## Description

Assignment 3

75 marks

Remember to comment your code well, in order to get marks reserved for comments

Q1. We saw the perceptron algorithm in Lecture 15. I want you to implement this algorithm, and

use it to classify banknotes as forged or authentic in this dataset. In particular,

(a) Code up the perceptron algorithm described on slide 7 of Lecture 15 using the same notation as

in the slides. [10 points]

(b) Write functions to make predictions using the algorithm for the banknotes dataset. Preprocess

the dataset to handle missing and anomalous data. [10 points]

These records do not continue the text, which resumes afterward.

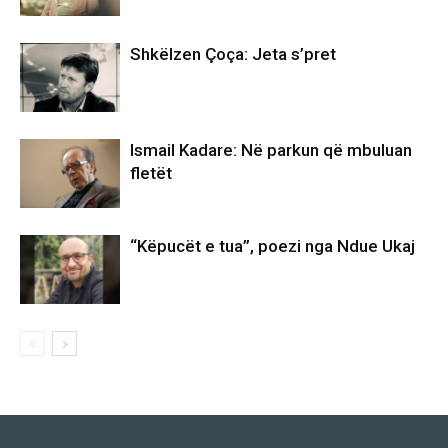
Shkëlzen Çoça: Jeta s’pret
Ismail Kadare: Në parkun që mbuluan
fletët
“Këpucët e tua”, poezi nga Ndue Ukaj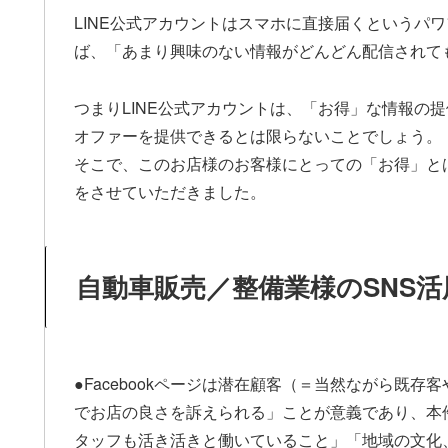
LINE公式アカウントはスマホに直接届くというパ
ば、「あまり興味のない情報がどんどん配信されて
つまりLINE公式アカウントは、「お得」な情報の
オファーを提供できるとは限らないことでしょう。
そこで、このお店様のお客様にとっての「お得」と
をさせていただきました。
自動車販売／整備業様のSNS活
●Facebookページは潜在顧客（＝当然ながら既
でお店の良さを訴えられる」ことが意義であり、本
タッフも活き活きと働いていること」「地域の文化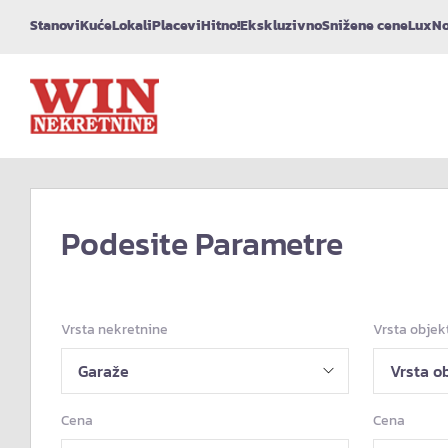
Stanovi
Kuće
Lokali
Placevi
Hitno!
Ekskluzivno
Snižene cene
Lux
No
Podesite Parametre
Vrsta nekretnine
Vrsta objek
Cena
Cena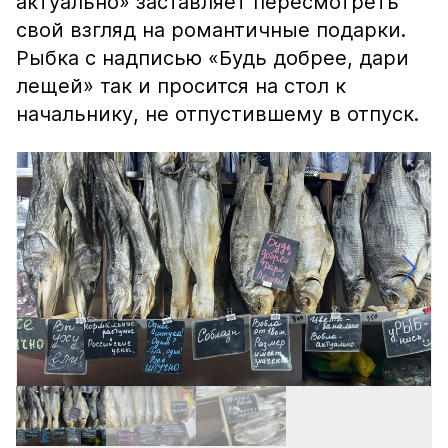
актуально» заставляет пересмотреть
свой взгляд на романтичные подарки.
Рыбка с надписью «Будь добрее, дари
лещей» так и просится на стол к
начальнику, не отпустившему в отпуск.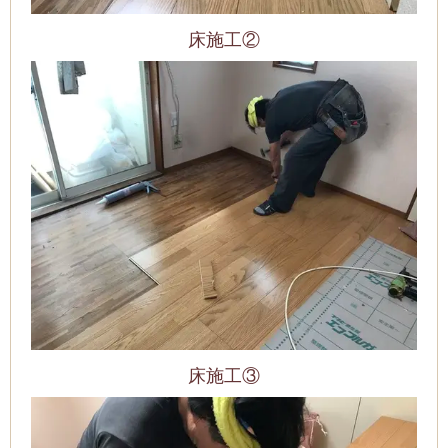
床施工②
床施工③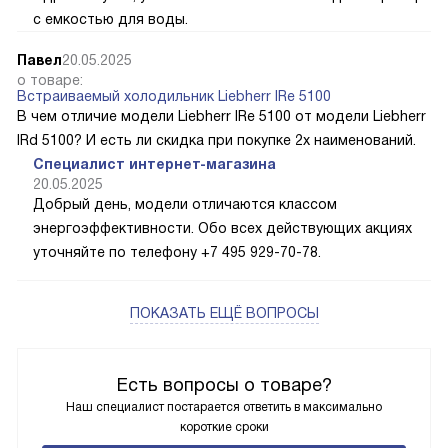
с емкостью для воды.
Павел
20.05.2025
о товаре:
Встраиваемый холодильник Liebherr IRe 5100
В чем отличие модели Liebherr IRe 5100 от модели Liebherr
IRd 5100? И есть ли скидка при покупке 2х наименований.
Специалист интернет-магазина
20.05.2025
Добрый день, модели отличаются классом
энергоэффективности. Обо всех действующих акциях
уточняйте по телефону +7 495 929-70-78.
ПОКАЗАТЬ ЕЩЁ ВОПРОСЫ
Есть вопросы о товаре?
Наш специалист постарается ответить в максимально
короткие сроки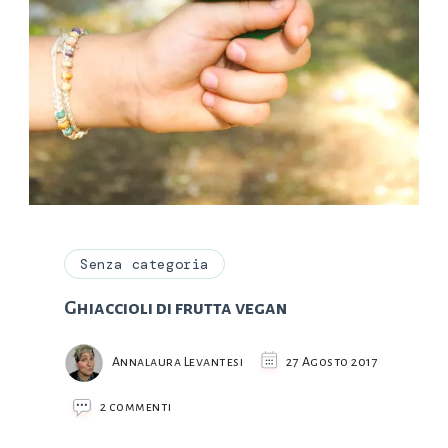
Senza categoria
Ghiaccioli di frutta vegan
Annalaura Levantesi
27 Agosto 2017
su
2 commenti
Ghiaccioli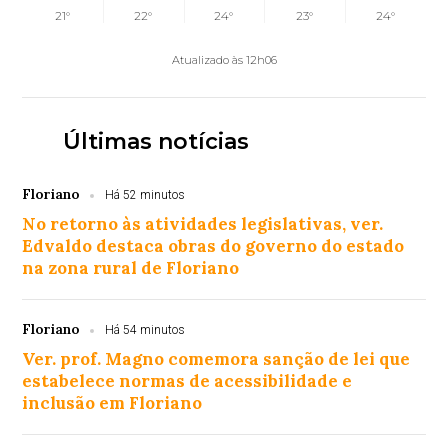
21°
22°
24°
23°
24°
Atualizado às 12h06
Últimas notícias
Floriano
Há 52 minutos
No retorno às atividades legislativas, ver.
Edvaldo destaca obras do governo do estado
na zona rural de Floriano
Floriano
Há 54 minutos
Ver. prof. Magno comemora sanção de lei que
estabelece normas de acessibilidade e
inclusão em Floriano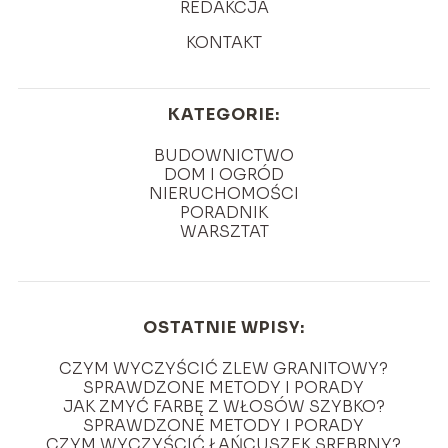
REDAKCJA
KONTAKT
KATEGORIE:
BUDOWNICTWO
DOM I OGRÓD
NIERUCHOMOŚCI
PORADNIK
WARSZTAT
OSTATNIE WPISY:
CZYM WYCZYŚCIĆ ZLEW GRANITOWY?
SPRAWDZONE METODY I PORADY
JAK ZMYĆ FARBĘ Z WŁOSÓW SZYBKO?
SPRAWDZONE METODY I PORADY
CZYM WYCZYŚCIĆ ŁAŃCUSZEK SREBRNY?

(c) Train the algorithm on the dataset using cross-validation and report cross-validated test set error

[10 points]

(d) Ensure you use a held out validation set and report F1 score on the held out set for your best

model [5 points]

Q2. In Lecture 14, we saw how we can use MCMC sampling to approximate Bayesian posteriors

when the prior and likelihood distributions are not conjugate. Let’s consider a simple demonstration

of MCMC sampling in a setting where conjugacy is actually possible – normal likelihoods with a

known population variance, for which the prior is another normal distribution.

(a) Write a function to calculate the Bayesian posterior probability given 50 new data samples

drawn from a normal distribution with mean 10 and SD 5, assuming a normal prior with mean 25

and s.d. 5. Plot the pdfs of the prior, the likelihood and the posterior distributions. Explain how you

derive the likelihood from the data. [15 points]

(b) Implement the Metropolis algorithm from the lecture slides to estimate the posterior distribution

given the same prior and data and show that it converges to the analytic posterior by plotting a

histogram of samples from the distribution alongside the analytic posterior distribution. Assume

whatever SD (width) you want for the proposal distribution. [15 points]

(c) How does the speed of convergence of the sampling depend on the proposal width? Is there an

optimal proposal width that would work best? Demonstrate the consequences of using sub-optimal

proposal width and terminating sampling too soon. [10 points]